This repository analize Tweets from two perspectives, with a local machine and a sample dataset, and with AWS EMR Spark with the complete original dataset, based on each user necessities.
The laptop option, focus on explore a stored dataset with only the geotagged Tweets. By apppliying some regex methods, SQLqueriying, NLP techniques, plotting and mapping. This option is for newbies that want to explore a stored Twitter dataset, but the request to the database require password and a user. If a user want to process raw tweets it is necessary modify the local script to change the column name variables.

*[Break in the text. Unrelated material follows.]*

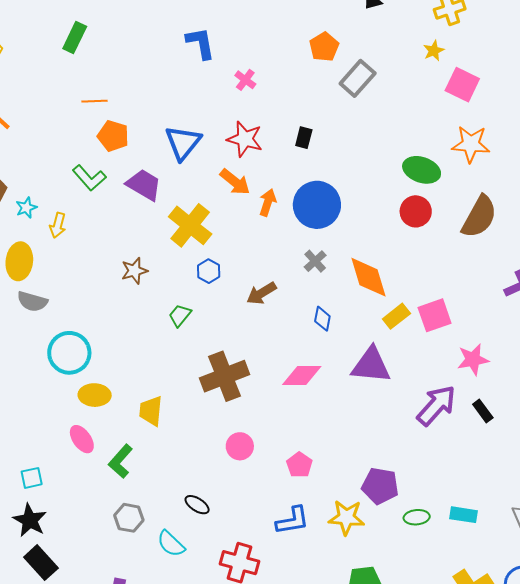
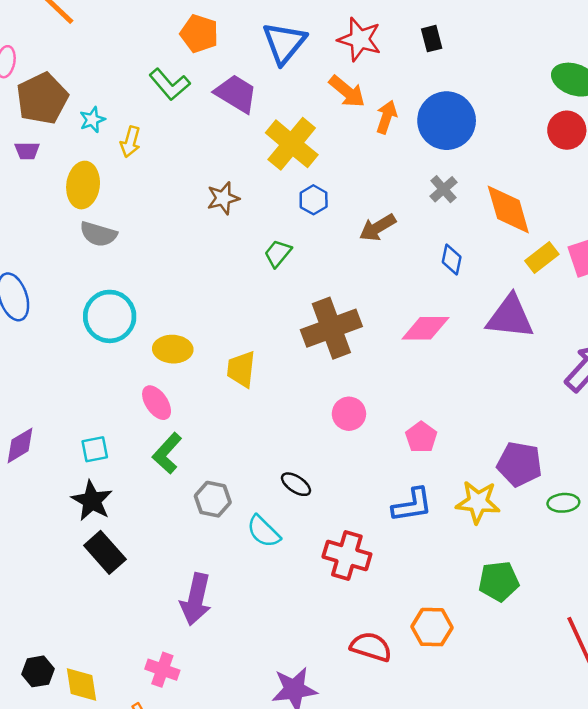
black rectangle: (304, 138) -> (432, 39), turned -30
cyan circle: (69, 353) -> (110, 316), moved
green L-shape: (121, 461) -> (167, 453), moved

The file SampleLaptopScenario.py do the following:
- Connect and extract tweets from a PostgreSQL database
- Query the database extracting only the geotagged tweets
- Remove users with more than 3 identical tweets and with more than 3000 tweets
- Remove non alphanumeric characters
- Detect the language between Dutch and English
- Tokenize and remove words from a stop words list
- Apply a stemmer to the tweets
- Group and count all the words in the data set (frequency)
- Count all hashtags in English and Dutch
- Count most frequent bigrams in English and Dutch
- Deliver a co-occurance matrix within specific element in an array
- Create two charts with most frequent terms in Dutch and the count of elements in dutch and english, also provide a HTML file with an interactive visualization of the geotagged tweets per day.
Instructions and example of how to start a EMR cluster and a script to do the following:
- Read all the records as JSON objects,
- Remove special characters (non alphanumeric),
- Remove specific elements of a tweet (URL’s, retweets),
- Remove duplicated Tweets,
- Load a gazetteer with townships and cities of the Netherlands dropping duplicates,
- Tokenize all the elements,
- Remove the stop words in Dutch and English,
- Group and count all the words in the data set (frequency),
- Extract all unigrams and match them with the gazetteer (geocoding),
- Deliver two files with the most frequent words (JSON) and the geocoded tweets with latitude and longitude coordinates (CSV), and the necessary data to create the co-occurrence matrix (JSON).
The cloud EMR spark gives the instructions to start a cluster in Amazon CLI with ten m4.4xlarge instances (requires to have permission from AMS to request ten instances) and to run it in cluster mode. Also contain instructuions to configure the Amazon CLI in an Ubuntu.
- Linux: Tested on Ubuntu 18.04
Both folders contain a Instructions.txt file which contains the instructions to change the variables ahd paths in your local machine or EMR cluster.
-
On Local
- Python libraries (pandas, polyglot, nltk, matplotlib, folium, psycopg2)
-
On EMR
- AWS CLI installed and configured
- Have permission to request more than 4 instances on AWS
- Access key and Secret access key from AWS